Old Japanese Puppet Heads
From a collection in the Brooklyn Institute Museum
[Founded by Mr. Stewart Culin in Kyoto, 1912]
Japan has developed a marionette tradition altogether and amazingly unique. Indeed so powerful a factor has it been that living actors in the classic drama have accepted the conventions of the puppet stage and are trained to the gesture and manner of the ancient marionette. This does not apply, of course, to the innumerable strolling booths of the Chinese linen bag variety, but rather to the renowned and long established stationary theatres for puppets, theatres with exclusive boxes for the select and well-to-do of the audience and ample seating capacity for the common people who visit the show in great numbers.
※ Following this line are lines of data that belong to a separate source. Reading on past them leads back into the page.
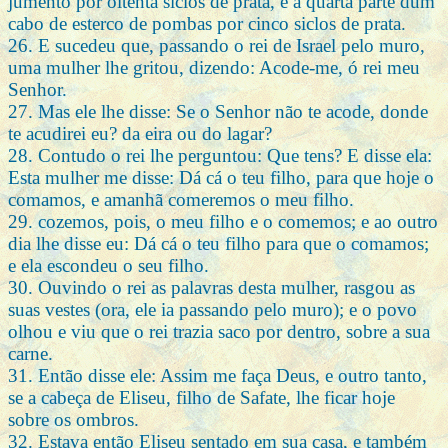
jumento por oitenta siclos de prata, e a quarta parte dum
cabo de esterco de pombas por cinco siclos de prata.
26. E sucedeu que, passando o rei de Israel pelo muro,
uma mulher lhe gritou, dizendo: Acode-me, ó rei meu
Senhor.
27. Mas ele lhe disse: Se o Senhor não te acode, donde
te acudirei eu? da eira ou do lagar?
28. Contudo o rei lhe perguntou: Que tens? E disse ela:
Esta mulher me disse: Dá cá o teu filho, para que hoje o
comamos, e amanhã comeremos o meu filho.
29. cozemos, pois, o meu filho e o comemos; e ao outro
dia lhe disse eu: Dá cá o teu filho para que o comamos;
e ela escondeu o seu filho.
30. Ouvindo o rei as palavras desta mulher, rasgou as
suas vestes (ora, ele ia passando pelo muro); e o povo
olhou e viu que o rei trazia saco por dentro, sobre a sua
carne.
31. Então disse ele: Assim me faça Deus, e outro tanto,
se a cabeça de Eliseu, filho de Safate, lhe ficar hoje
sobre os ombros.
32. Estava então Eliseu sentado em sua casa, e também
The dolls are not quite half as tall as a man; they are very realistically conceived and the mimicry of nature is carried into the minutest details. Mr. Joly has published some tracings of parts of these Japanese puppets which indicate how elaborate the inner mechanism must be; a hand in which each joint of each finger is articulated, a head in which the eyes move from side to side. Indeed, these marionettes frequently raise their eyebrows to express scorn or surprise. The costumes are of rich silk and brocade, profusely embroidered, often jeweled and always designed with special thought for their decorative effect. Nay more, when a gown is new or particularly handsome a boy comes deliberately out and places a lantern directly in front of the doll so that no elegant detail shall be overlooked by the audience. The puppets are, necessarily, very costly and they represent altogether quite a large amount of capital for which the theatres are often specially taxed.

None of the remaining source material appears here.